Second, understand the company's IT infrastructure. From the time of Zubulake to the current Qualcomm v. Broadcom battle , it has become apparent that counsel needs to be familiar with the computer systems and the IT infrastructure of the company. Take action now to understand what applications and content repositories exist throughout the company. Work with IT to identify how ESI is retained and stored. Learn what type of files and information is stored in each repository and how the content is governed. Such an ESI content mapping process can start with a specific matter, or be based on a company's overall litigation portfolio. Either way, this will help counsel understand how ESI is being captured, retained, and ultimately disposed in the normal course of business, as well as weigh what will happen if no action to preserve is taken.

Third, develop an ongoing dialogue between IT, records management and legal, starting with language and expectations.
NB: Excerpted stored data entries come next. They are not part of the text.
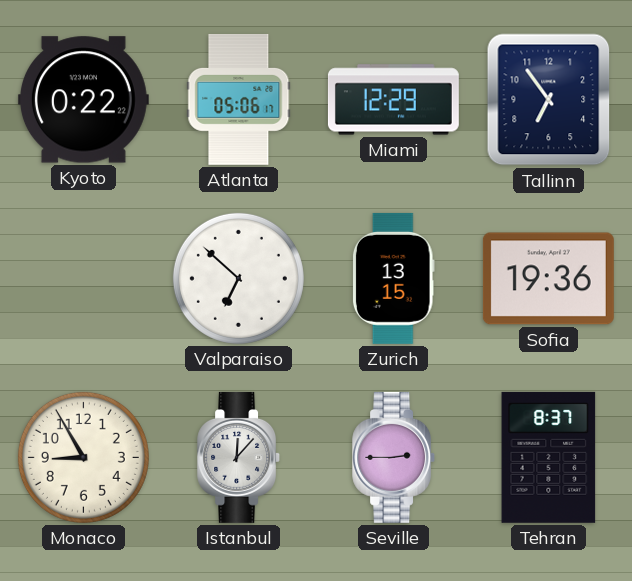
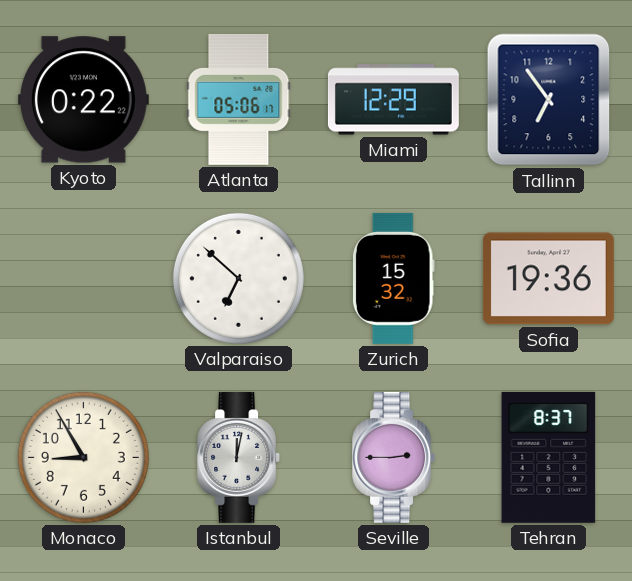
Zurich: 13:15 -> 15:32
Istanbul: 12:07 -> 12:02
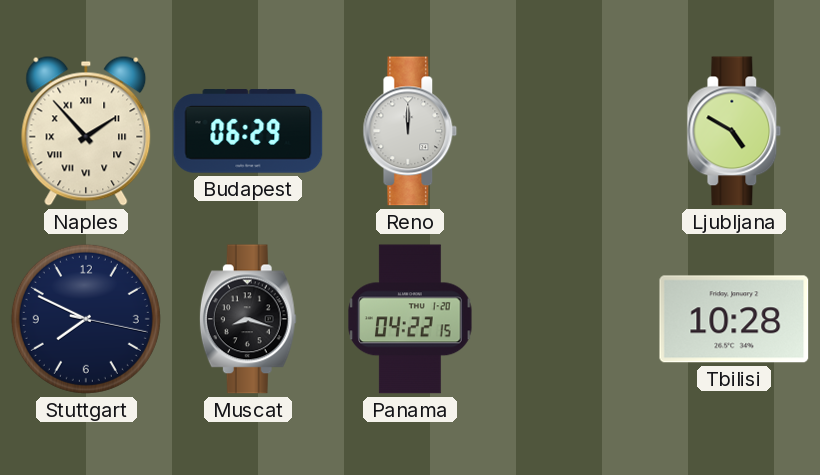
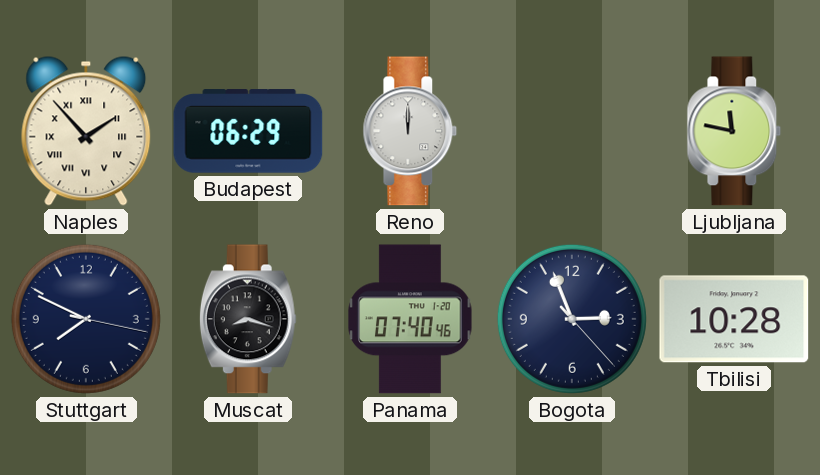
Ljubljana: 4:50 -> 11:47
Panama: 04:22 -> 07:40
Bogota: none -> 2:56
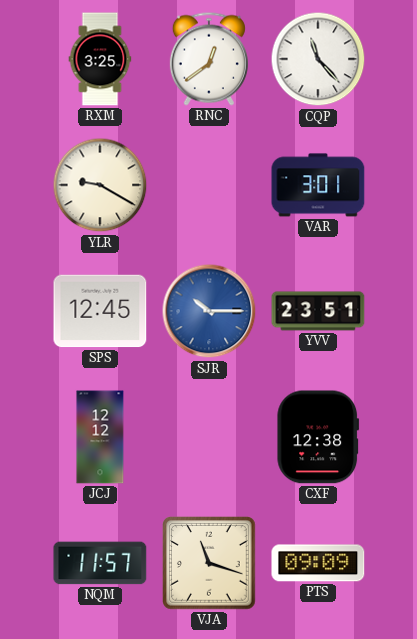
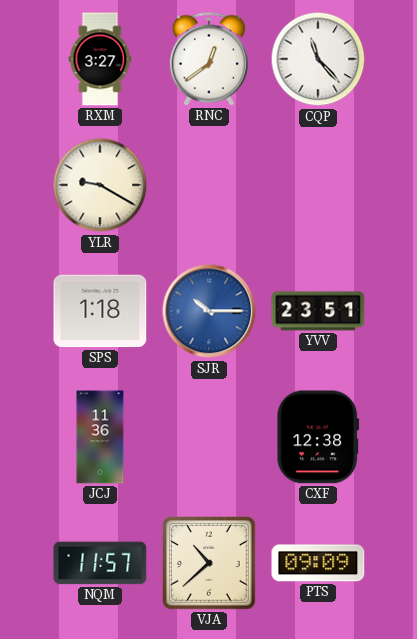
RXM: 3:25 -> 3:27
VAR: 3:01 -> none
SPS: 12:45 -> 1:18
JCJ: 12:12 -> 11:36
VJA: 11:18 -> 10:38
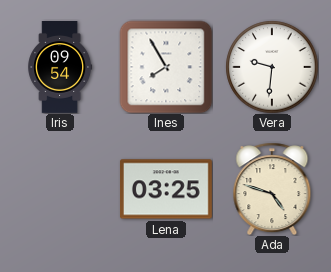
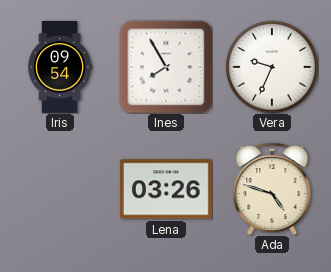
Vera: 9:31 -> 9:34
Lena: 03:25 -> 03:26
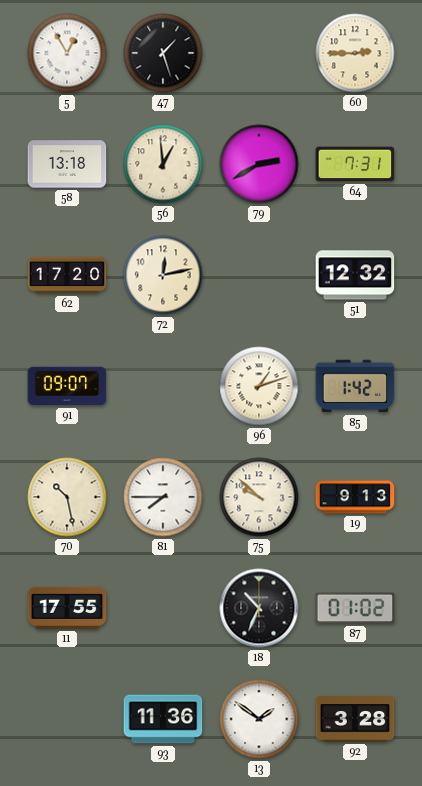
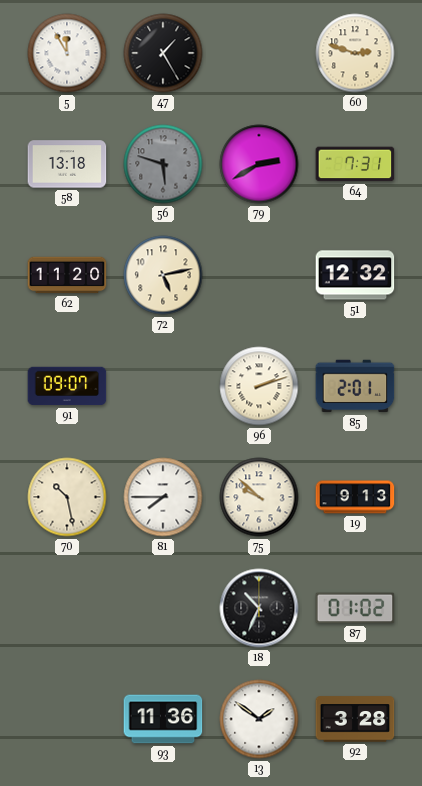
5: 12:55 -> 11:55
47: 1:27 -> 1:25
60: 2:45 -> 2:48
56: 12:59 -> 5:48
56 dial: cream -> grey
62: 17:20 -> 11:20
72: 12:13 -> 5:13
96: 1:12 -> 2:12
85: 1:42 -> 2:01
11: 17:55 -> none
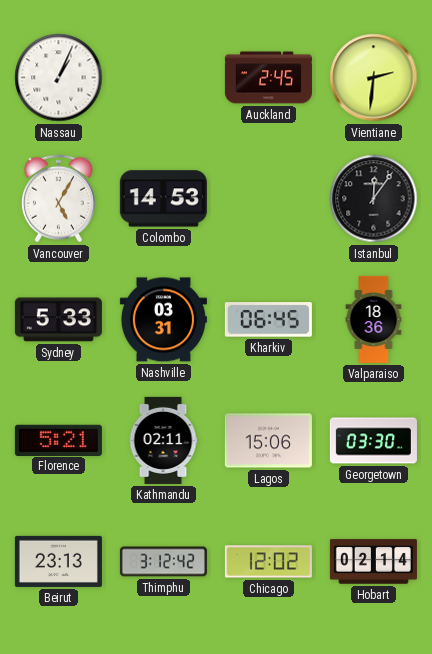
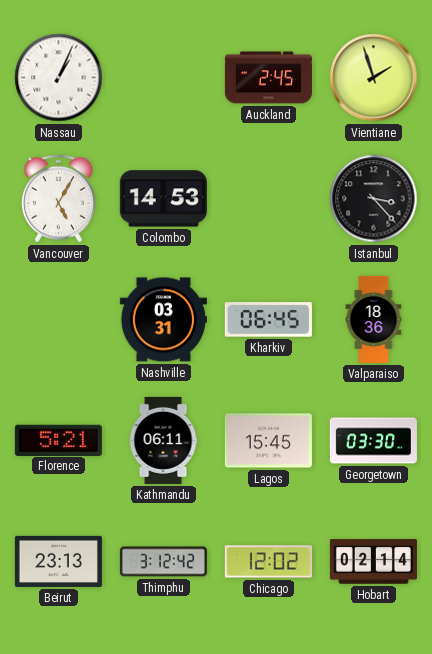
Vientiane: 2:31 -> 1:57
Istanbul: 12:06 -> 3:23
Sydney: 5:33 -> none
Kathmandu: 02:11 -> 06:11
Lagos: 15:06 -> 15:45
This will help establish a common understanding of technology and legal risk, especially when called to identify, preserve and collect ESI for discovery.
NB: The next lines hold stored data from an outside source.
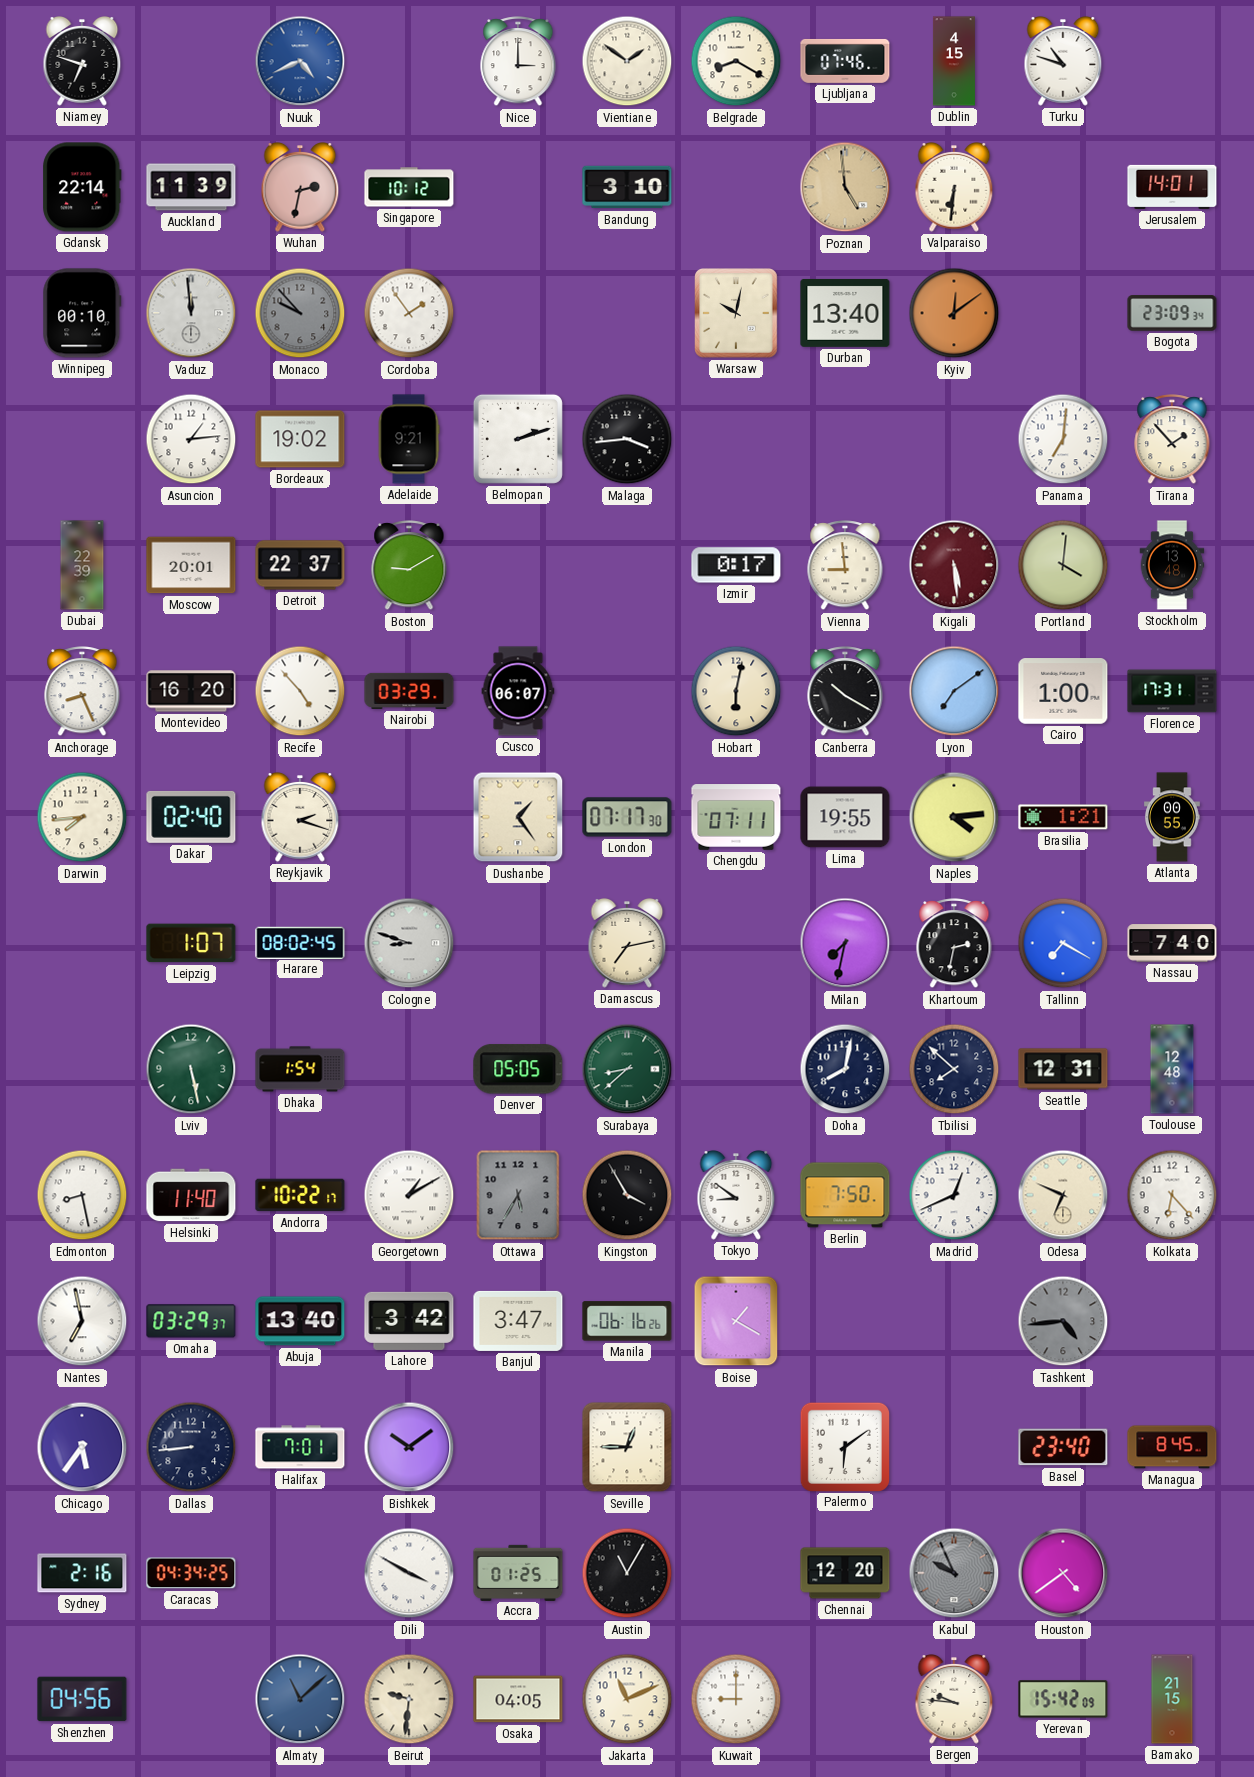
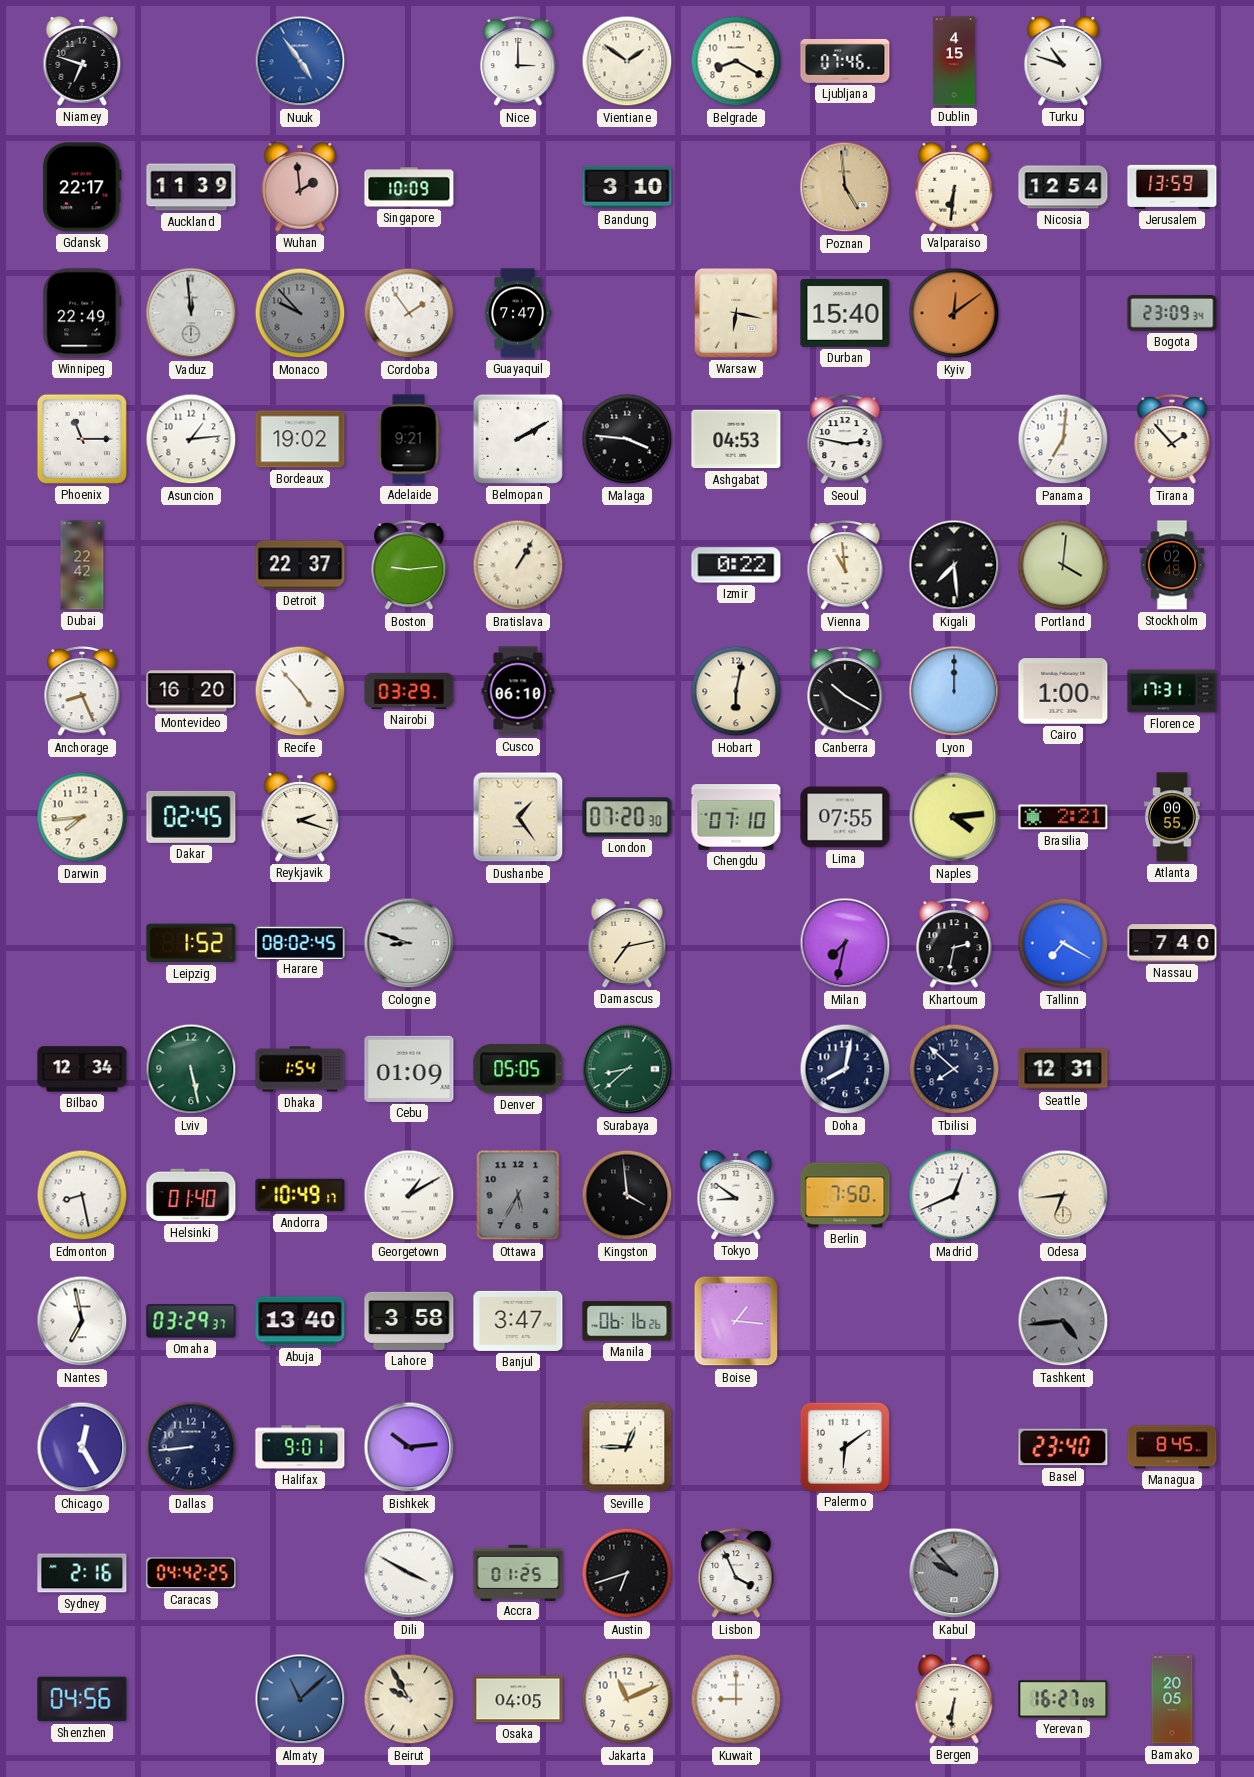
Nuuk: 4:41 -> 4:54
Gdansk: 22:14 -> 22:17
Wuhan: 2:32 -> 1:59
Singapore: 10:12 -> 10:09
Nicosia: none -> 12:54
Jerusalem: 14:01 -> 13:59
Winnipeg: 00:10 -> 22:49
Guayaquil: none -> 7:47
Warsaw: 10:02 -> 6:17
Durban: 13:40 -> 15:40
Phoenix: none -> 11:15
Belmopan: 2:12 -> 2:10
Malaga: 3:44 -> 3:46
Ashgabat: none -> 04:53
Seoul: none -> 2:47
Dubai: 22:39 -> 22:42
Moscow: 20:01 -> none
Boston: 9:10 -> 9:14
Bratislava: none -> 1:05
Izmir: 0:17 -> 0:22
Vienna: 8:59 -> 10:59
Kigali: 5:29 -> 7:29
Kigali dial: burgundy -> black
Stockholm: 13:48 -> 02:48
Cusco: 06:07 -> 06:10
Lyon: 7:09 -> 12:00
Dakar: 02:40 -> 02:45
London: 07:17 -> 07:20
Chengdu: 07:11 -> 07:10
Lima: 19:55 -> 07:55
Brasilia: 1:21 -> 2:21
Leipzig: 1:07 -> 1:52
Bilbao: none -> 12:34
Cebu: none -> 01:09
Toulouse: 12:48 -> none
Helsinki: 11:40 -> 01:40
Andorra: 10:22 -> 10:49
Kingston: 3:55 -> 3:59
Odesa: 6:49 -> 6:44
Kolkata: 6:23 -> none
Lahore: 3:42 -> 3:58
Boise: 1:20 -> 1:16
Chicago: 5:36 -> 12:25
Halifax: 7:01 -> 9:01
Bishkek: 10:09 -> 10:14
Caracas: 04:34 -> 04:42
Austin: 11:05 -> 6:42
Lisbon: none -> 3:56
Chennai: 12:20 -> none
Kabul: 9:56 -> 9:53
Houston: 4:39 -> none
Beirut: 9:31 -> 9:55
Bergen: 9:46 -> 6:31
Yerevan: 15:42 -> 16:27
Bamako: 21:15 -> 20:05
Editor: In bridging the communication gap between legal and IT, what infrastructure or process changes should general counsel be considering?

Harris: We see the value of putting in place dedicated resources, such as Technology Counsel or e-Discovery Counsel, who have expertise in both legal discovery and IT. The more progressive legal departments are already doing so - either by establishing a multi-disciplinary team or by assigning a dedicated resource that understands both the legal and technical requirements around e-discovery.

From a strategic perspective, a Technology Counsel will be able to lead the discussions around what types of processes are in place for responding to discovery and the impact of technology on the process. From a tactical perspective, when there is a need to respond to a preservation obligation or e-discovery request, the Technology Counsel can ensure the processes around identifying relevant custodians and issuing legal holds are done consistently and in compliance with corporate and legal policies.

Finally, the Technology Counsel can serve as the resident expert and direct appropriate behavior when discovery obligations arise. Establishing this role will help bridge the gap between legal and IT, as well as ensure the company is in compliance with the FRCP, court-ordered mandates and other governmental regulations.

Editor: Fios offers comprehensive consulting services around information governance and electronic discovery compliance. What other steps should corporate counsel take to help improve practices relating to information governance and e-discovery response?

Harris: Compliance with the FRCP, ensuring policies are effectively enforced cross-departmentally, leveraging technology to improve processes, and improving communication between legal and IT all comes down to the defensible and predictable management of ESI. This Information Governance means taking actions specifically devoted to improving the way ESI is captured, retained and managed.

Fios has experience in developing programs to reduce the cost, risk and time associated with all phases of the process. As part of this planning, we help clients identify methodologies for retaining information that has business value and eliminating the information that does not. Our goal is also to improve the way information is organized and structured, so that both IT and legal can understand what content exists, how it is structured, and how accessibility can be improved. This is particularly important in the early stages of discovery - identification, preservation and collection - as this is where most companies make the biggest mistakes (i.e. Morgan Stanley, Intel, & Zubulake).

Companies need to start with a six- to 12-month review of records management policies and analyze how current policies get implemented and what practices are in place to insure compliance when legal holds are required or when they expire. For example, with the e-mail archiving, does the system have the ability to place a hold by custodian or only by server? It all gets back to focusing on processes and procedures and doing it in the context of e-discovery risk. Focus on processes that produce the highest returns and the greatest chance of success for both the company and its shareholders.